| How to complete this task |
Within the records below, repeat each line exactly but keep every picture out of the copy.

◆ ◆ ◆ ◆

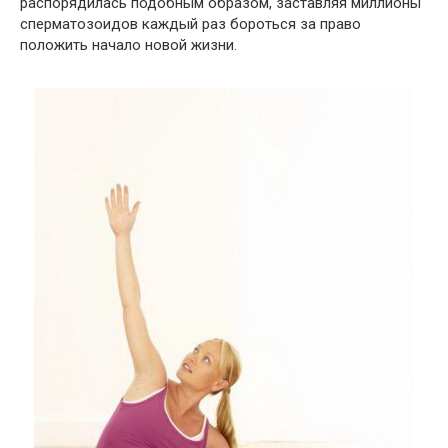
распорядилась подобным образом, заставляя миллионы
сперматозоидов каждый раз бороться за право
положить начало новой жизни.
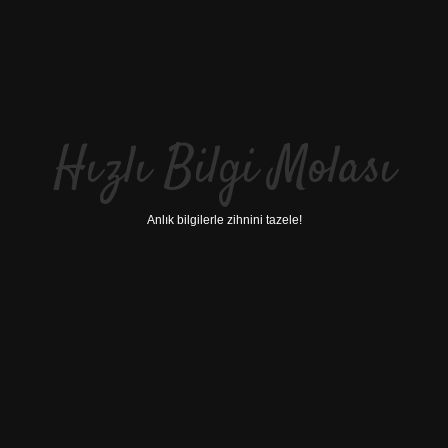
Hızlı Bilgi Molası
Anlık bilgilerle zihnini tazele!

◆ ◆ ◆ ◆

| Solution to this task |
распорядилась подобным образом, заставляя миллионы
сперматозоидов каждый раз бороться за право
положить начало новой жизни.
Hızlı Bilgi Molası
Anlık bilgilerle zihnini tazele!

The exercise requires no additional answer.